The Twelfth House es un relato descarnado sobre el fin de la esclavitud en el Caribe, una fantasía histórica que mezcla folklore de distintos orígenes en una novela quizá demasiado compleja en su planteamiento temporal, con saltos constantes que no ayudan en nada al lector para seguir el hilo de la narración. La obra que Robert de la Chevotiere nos ofrece no será del gusto de todo el mundo, al transitar ese camino difícil de definir entre el realismo mágico y la fantasía más clásica, intentando ser riguroso históricamente, pero creo que merece la pena, aunque solo sea por vernos reflejados en el espejo de quienes pretendían rebajar la humanidad de los demás por su tono de piel.
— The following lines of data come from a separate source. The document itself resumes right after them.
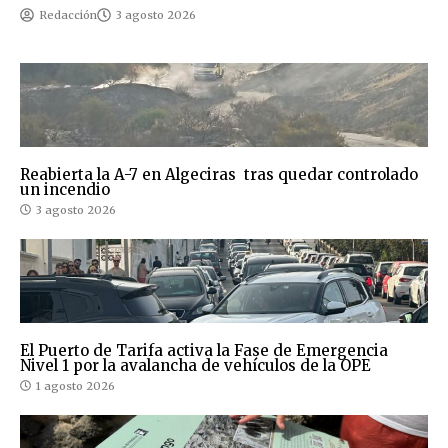
Redacción
3 agosto 2026
Reabierta la A-7 en Algeciras tras quedar controlado
un incendio
3 agosto 2026
El Puerto de Tarifa activa la Fase de Emergencia
Nivel 1 por la avalancha de vehículos de la OPE
1 agosto 2026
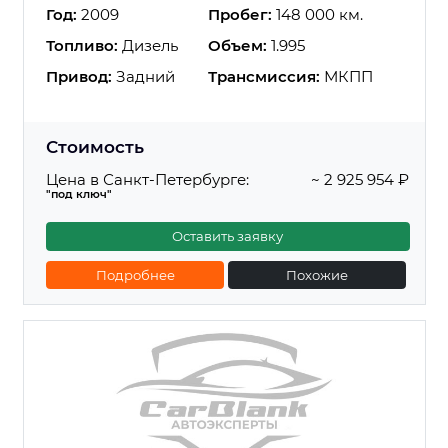
Год:
2009
Пробег:
148 000 км.
Топливо:
Дизель
Объем:
1.995
Привод:
Задний
Трансмиссия:
МКПП
Стоимость
Цена в Санкт-Петербурге:
~ 2 925 954 ₽
"под ключ"
Оставить заявку
Подробнее
Похожие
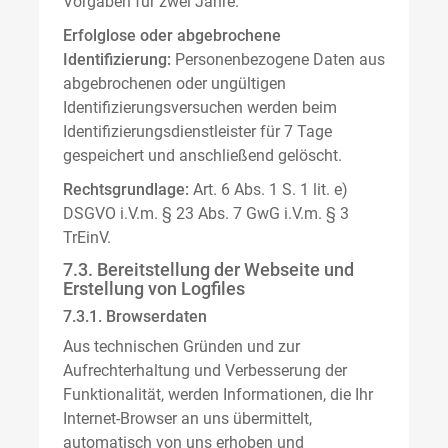
Vorgaben für zwei Jahre.
Erfolglose oder abgebrochene
Identifizierung:
Personenbezogene Daten aus
abgebrochenen oder ungültigen
Identifizierungsversuchen werden beim
Identifizierungsdienstleister für 7 Tage
gespeichert und anschließend gelöscht.
Rechtsgrundlage:
Art. 6 Abs. 1 S. 1 lit. e)
DSGVO i.V.m. § 23 Abs. 7 GwG i.V.m. § 3
TrEinV.
7.3. Bereitstellung der Webseite und
Erstellung von Logfiles
7.3.1. Browserdaten
Aus technischen Gründen und zur
Aufrechterhaltung und Verbesserung der
Funktionalität, werden Informationen, die Ihr
Internet-Browser an uns übermittelt,
automatisch von uns erhoben und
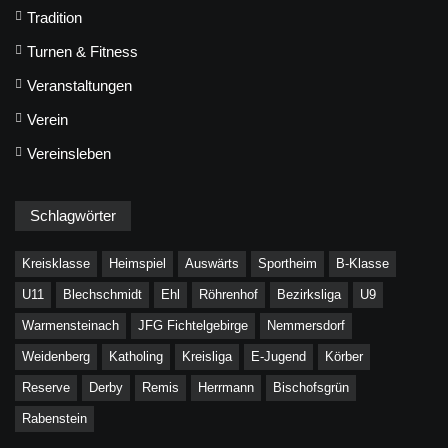
Tradition
Turnen & Fitness
Veranstaltungen
Verein
Vereinsleben
Schlagwörter
Kreisklasse
Heimspiel
Auswärts
Sportheim
B-Klasse
U11
Blechschmidt
Ehl
Röhrenhof
Bezirksliga
U9
Warmensteinach
JFG Fichtelgebirge
Nemmersdorf
Weidenberg
Katholing
Kreisliga
E-Jugend
Körber
Reserve
Derby
Remis
Herrmann
Bischofsgrün
Rabenstein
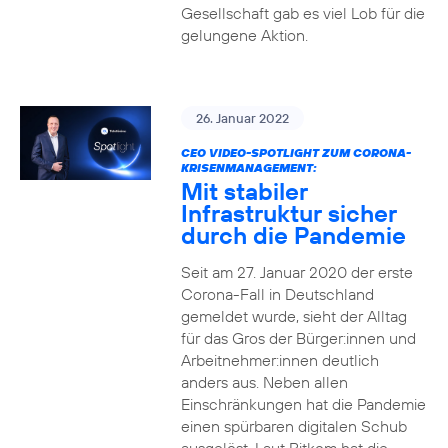
Gesellschaft gab es viel Lob für die
gelungene Aktion.
26. Januar 2022
CEO VIDEO-SPOTLIGHT ZUM CORONA-
KRISENMANAGEMENT:
Mit stabiler
Infrastruktur sicher
durch die Pandemie
Seit am 27. Januar 2020 der erste
Corona-Fall in Deutschland
gemeldet wurde, sieht der Alltag
für das Gros der Bürger:innen und
Arbeitnehmer:innen deutlich
anders aus. Neben allen
Einschränkungen hat die Pandemie
einen spürbaren digitalen Schub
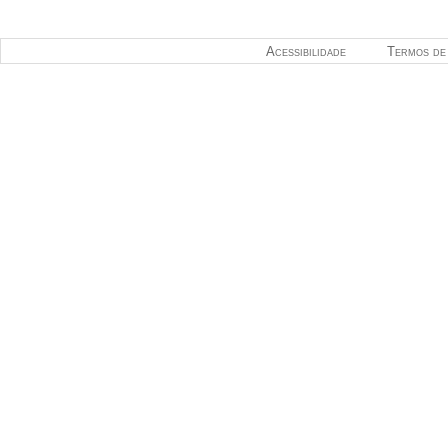
Acessibilidade
Termos de 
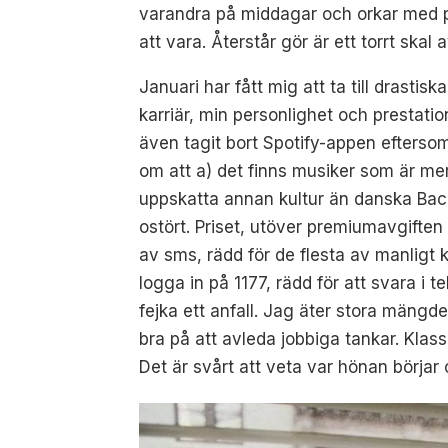
varandra på middagar och orkar med p
att vara. Återstår gör är ett torrt ska
Januari har fått mig att ta till drasti
karriär, min personlighet och prestat
även tagit bort Spotify-appen eftersom
om att a) det finns musiker som är m
uppskatta annan kultur än danska Bach
ostört. Priset, utöver premiumavgiften
av sms, rädd för de flesta av manligt 
logga in på 1177, rädd för att svara i t
fejka ett anfall. Jag äter stora mängd
bra på att avleda jobbiga tankar. Kla
Det är svårt att veta var hönan börjar 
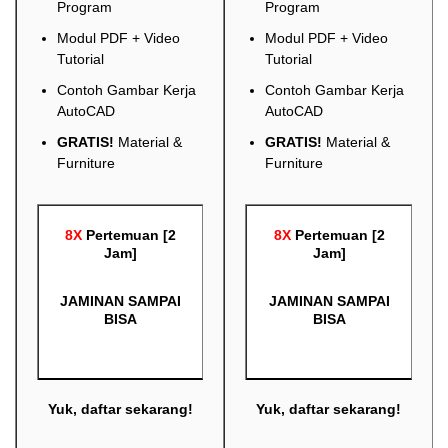
Program
Program
Modul PDF + Video
Modul PDF + Video
Tutorial
Tutorial
Contoh Gambar Kerja
Contoh Gambar Kerja
AutoCAD
AutoCAD
GRATIS!
Material &
GRATIS!
Material &
Furniture
Furniture
8X
Pertemuan [2
8X
Pertemuan [2
Jam]
Jam]
JAMINAN SAMPAI
JAMINAN SAMPAI
BISA
BISA
Yuk, daftar sekarang!
Yuk, daftar sekarang!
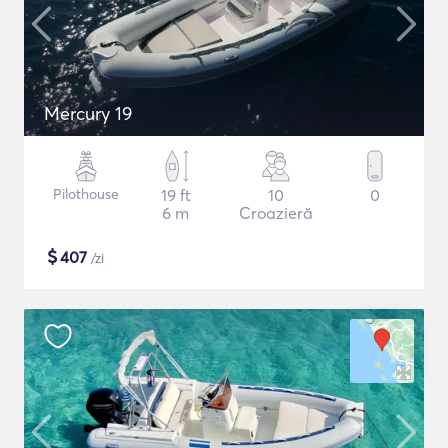
Mercury 19
Pilothouse
19 ft
10
0
6 m
Croazieră
$
407
/zi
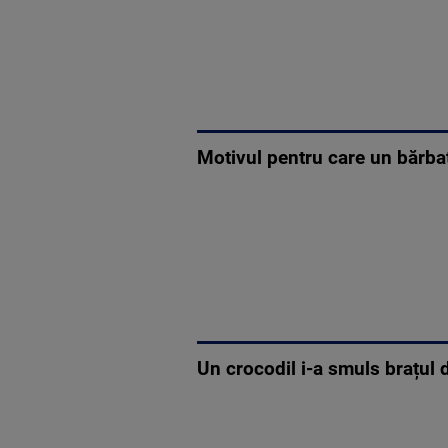
Motivul pentru care un bărbat
Un crocodil i-a smuls brațul d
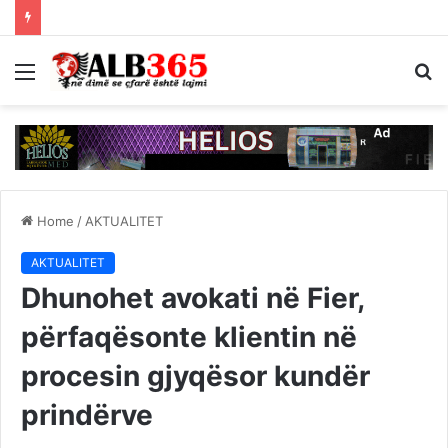
Menu
S
fo
Home
/
AKTUALITET
AKTUALITET
Dhunohet avokati në Fier,
përfaqësonte klientin në
procesin gjyqësor kundër
prindërve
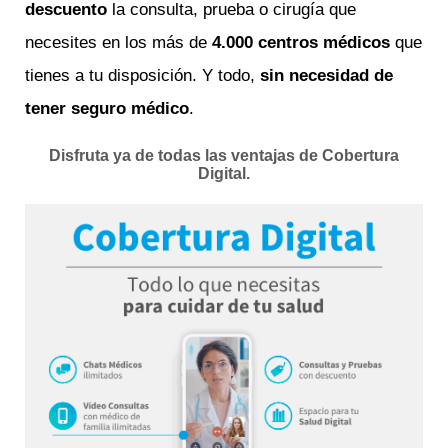
descuento
la consulta, prueba o cirugía que
necesites en los más de
4.000 centros médicos
que
tienes a tu disposición. Y todo,
sin necesidad de
tener seguro médico
.
Disfruta ya de todas las ventajas de Cobertura
Digital.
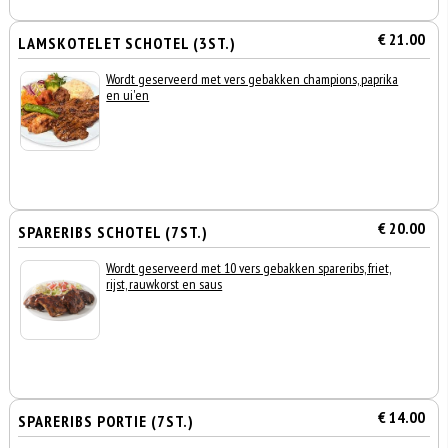
€ 21.00
LAMSKOTELET SCHOTEL (3ST.)
Wordt geserveerd met vers gebakken champions, paprika
en ui'en
€ 20.00
SPARERIBS SCHOTEL (7ST.)
Wordt geserveerd met 10 vers gebakken spareribs, friet,
rijst, rauwkorst en saus
€ 14.00
SPARERIBS PORTIE (7ST.)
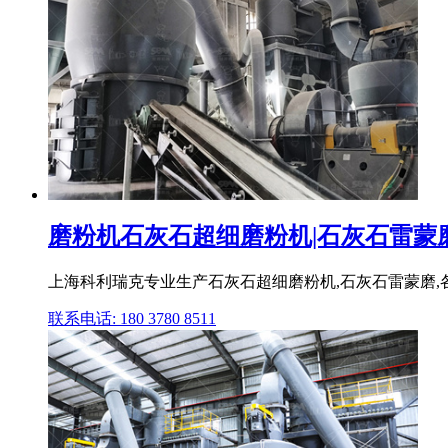
磨粉机石灰石超细磨粉机|石灰石雷蒙磨|
上海科利瑞克专业生产石灰石超细磨粉机,石灰石雷蒙磨,各种
联系电话: 180 3780 8511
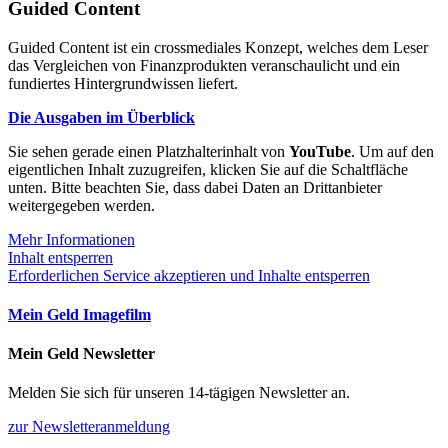
Guided Content
Guided Content ist ein crossmediales Konzept, welches dem Leser
das Vergleichen von Finanzprodukten veranschaulicht und ein
fundiertes Hintergrundwissen liefert.
Die Ausgaben im Überblick
Sie sehen gerade einen Platzhalterinhalt von
YouTube
. Um auf den
eigentlichen Inhalt zuzugreifen, klicken Sie auf die Schaltfläche
unten. Bitte beachten Sie, dass dabei Daten an Drittanbieter
weitergegeben werden.
Mehr Informationen
Inhalt entsperren
Erforderlichen Service akzeptieren und Inhalte entsperren
Mein Geld Imagefilm
Mein Geld Newsletter
Melden Sie sich für unseren 14-tägigen Newsletter an.
zur Newsletteranmeldung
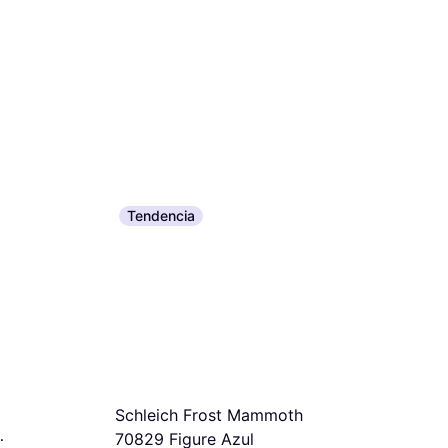
Tendencia
Schleich Frost Mammoth
70829 Figure Azul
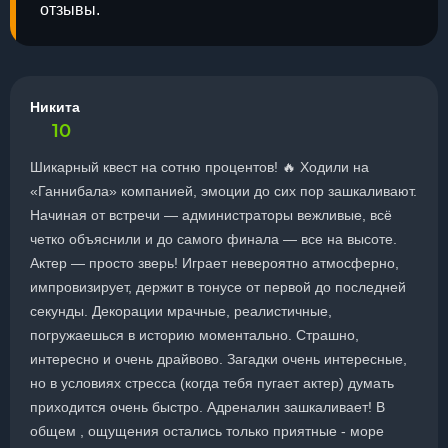
отзывы.
Никита
10
Шикарный квест на сотню процентов! 🔥 Ходили на
«Ганнибала» компанией, эмоции до сих пор зашкаливают.
Начиная от встречи — администраторы вежливые, всё
четко объяснили и до самого финала — все на высоте.
Актер — просто зверь! Играет невероятно атмосферно,
импровизирует, держит в тонусе от первой до последней
секунды. Декорации мрачные, реалистичные,
погружаешься в историю моментально. Страшно,
интересно и очень драйвово. Загадки очень интересные,
но в условиях стресса (когда тебя пугает актер) думать
приходится очень быстро. Адреналин зашкаливает! В
общем , ощущения остались только приятные - море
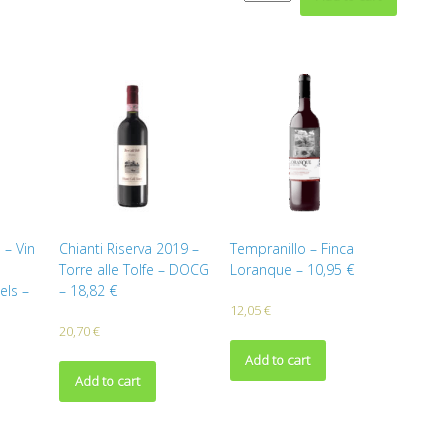
 – Vin
Chianti Riserva 2019 –
Tempranillo – Finca
Torre alle Tolfe – DOCG
Loranque – 10,95 €
ls –
– 18,82 €
12,05
€
20,70
€
Add to cart
Add to cart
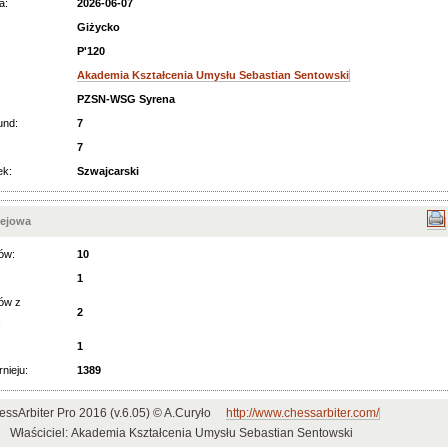
a:
2026-06-07
Giżycko
P'120
Akademia Kształcenia Umysłu Sebastian Sentowski
PZSN-WSG Syrena
und:
7
7
ek:
Szwajcarski
iejowa
ów:
10
1
ów z
2
:
1
rnieju:
1389
essArbiter Pro 2016 (v.6.05) © A.Curyło
http://www.chessarbiter.com/
Właściciel: Akademia Kształcenia Umysłu Sebastian Sentowski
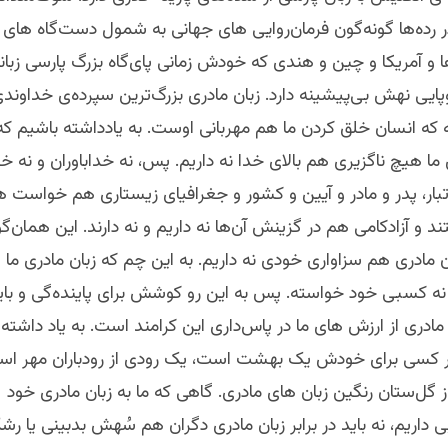
 رده‌ها گونه‌گون فرمان‌روایی های جهانی به شمول دست‌گاه های 
 و آمریکا و چین و هندی که خودش زمانی پای‌گاه بزرگ پارسی زبانا
ایی نهش بی‌پیشینه دارد.‌ زبان مادری بزرگ‌ترین سپرده‌ی خداوند
ه که انسان خلق کردن ما هم مهربانی‌ اوست. به یادداشته باشیم که
ما هیچ ناگزیری هم بالای خدا نه داریم. پس، نه خداباوران و نه خدا
بار، پدر و مادر و آیین و کشور و جغرافیای زیستاری هم خواست های
 و آزادکامی هم در گزینش آن‌ها نه داریم و نه دارند. این همان‌
ن مادری هم سزاواری خودی نه داریم. به این چم که زبان مادری ما
 کسبی خود خواسته. پس به این رو کوشش برای پاینده‌‌گی و بایس
ن مادری از ارزش های ما در پاس‌داری این کرامند است. به یاد داشته
ر کسی برای خودش یک بهشت است، یک رودی از رودباران مهر ا
 گل‌ستان رنگین زبان های مادری. گاهی که ما به زبان مادری خود
ی داریم، نه باید در برابر زبان مادری دگران هم سُهش بدبینی یا رش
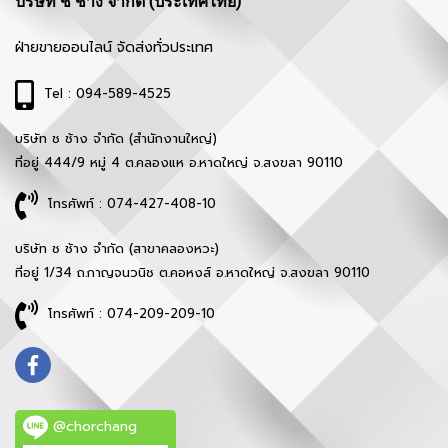
บริษัท ช ช้าง จำกัด (ประเทศไทย)
ฝ่ายขายออนไลน์ จัดส่งทั่วประเทศ
Tel : 094-589-4525
บริษัท ช ช้าง จำกัด (สำนักงานใหญ่)
ที่อยู่ 444/9 หมู่ 4 ต.คลองแห อ.หาดใหญ่ จ.สงขลา 90110
โทรศัพท์ : 074-427-408-10
บริษัท ช ช้าง จำกัด (สาขาคลองหวะ)
ที่อยู่ 1/34 ถ.กาญจนวนิช ต.คอหงส์ อ.หาดใหญ่ จ.สงขลา 90110
โทรศัพท์ : 074-209-209-10
@chorchang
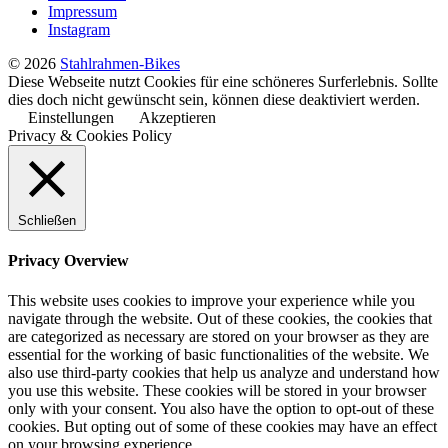
Impressum
Instagram
© 2026
Stahlrahmen-Bikes
Diese Webseite nutzt Cookies für eine schöneres Surferlebnis. Sollte
dies doch nicht gewünscht sein, können diese deaktiviert werden.
Einstellungen
Akzeptieren
Privacy & Cookies Policy
Schließen
Privacy Overview
This website uses cookies to improve your experience while you
navigate through the website. Out of these cookies, the cookies that
are categorized as necessary are stored on your browser as they are
essential for the working of basic functionalities of the website. We
also use third-party cookies that help us analyze and understand how
you use this website. These cookies will be stored in your browser
only with your consent. You also have the option to opt-out of these
cookies. But opting out of some of these cookies may have an effect
on your browsing experience.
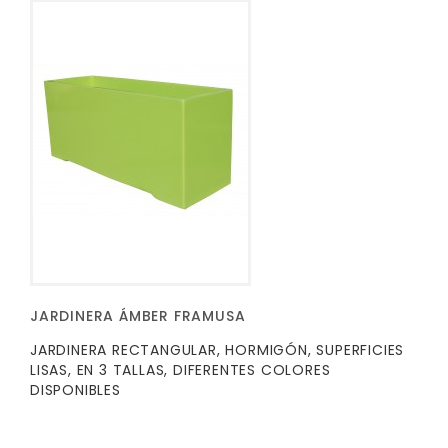
JARDINERA ÁMBER FRAMUSA
JARDINERA RECTANGULAR, HORMIGÓN, SUPERFICIES
LISAS, EN 3 TALLAS, DIFERENTES COLORES
DISPONIBLES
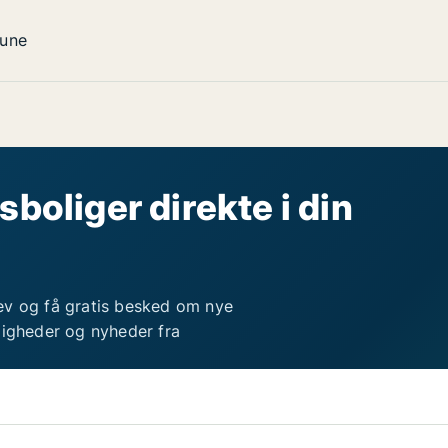
une
sboliger direkte i din
ev og få gratis besked om nye
ligheder og nyheder fra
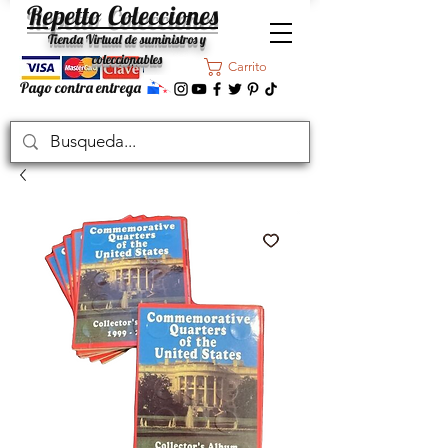
Repetto Colecciones
Tienda Virtual de suministros y
coleccionables
Carrito
Pago contra entrega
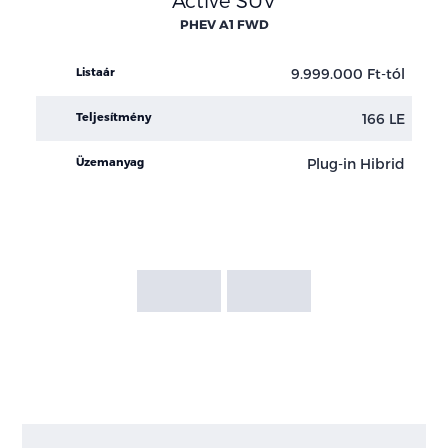
Active SUV
Blue
Gray
White
Black
PHEV A1 FWD
9.999.000 Ft-tól
Listaár
166 LE
Teljesítmény
Plug-in Hibrid
Üzemanyag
Partiendo de la base de que la narradora escogida para contar el libro no llega a «nacer» hasta bien mediada su extensión, ya tendríamos que sospechar que The Twelfth House no va a ser una lectura tranquila. Etta es una ogbanje, un alma no nacida atrapada en un círculo vicioso de renacimiento y aniquilación en el árbol genealógico de una sola familia. Cuando su «padre» es capturado y llevado a una vida de esclavitud en Dominica, este ciclo se rompe y ella finalmente se encarna en un cuerpo humano. El autor utiliza de manera exhaustiva este punto de vista que si bien no es omnisciente sí que le permite jugar con las líneas temporales y relatar hechos que no tuvieron otros testigos que los propios actores de cada escena. Es una elección arriesgada porque la propia naturaleza de la ogbanje causa rechazo en el lector.
Toda la novela es un alegato contra la esclavitud, centrándose en la crueldad del «hombre civilizado» capaz de utilizar a otras personas como carnaza para sus instintos más bajos y para lucrarse con la sangre de los demás. He de decir que la labor de la actriz que interpreta el audiolibro, Marie-Françoise Theodore, es encomiable, aunque su acento no es el más fácil de entender. La prosa de Robert de la Chevotiere no es la más fácil de entender, pero ella consigue una fluidez que quizá no hubiera sido tan notable al leer el libro en lugar de escucharlo. De hecho, creo que facilita la interconexión entre los distintos momentos temporales entre los que va saltando el autor.
En resumen, nos encontramos ante una obra compleja por la elección del narrador y por la estructura temporal escogida, con una crudeza extrema en la representación de la esclavitud y sus consecuencias y con referencias muy acertadas al folklore de las distintas culturas afectadas por las migraciones forzadas de los africanos esclavizados en el Caribe. Da pie a la reflexión.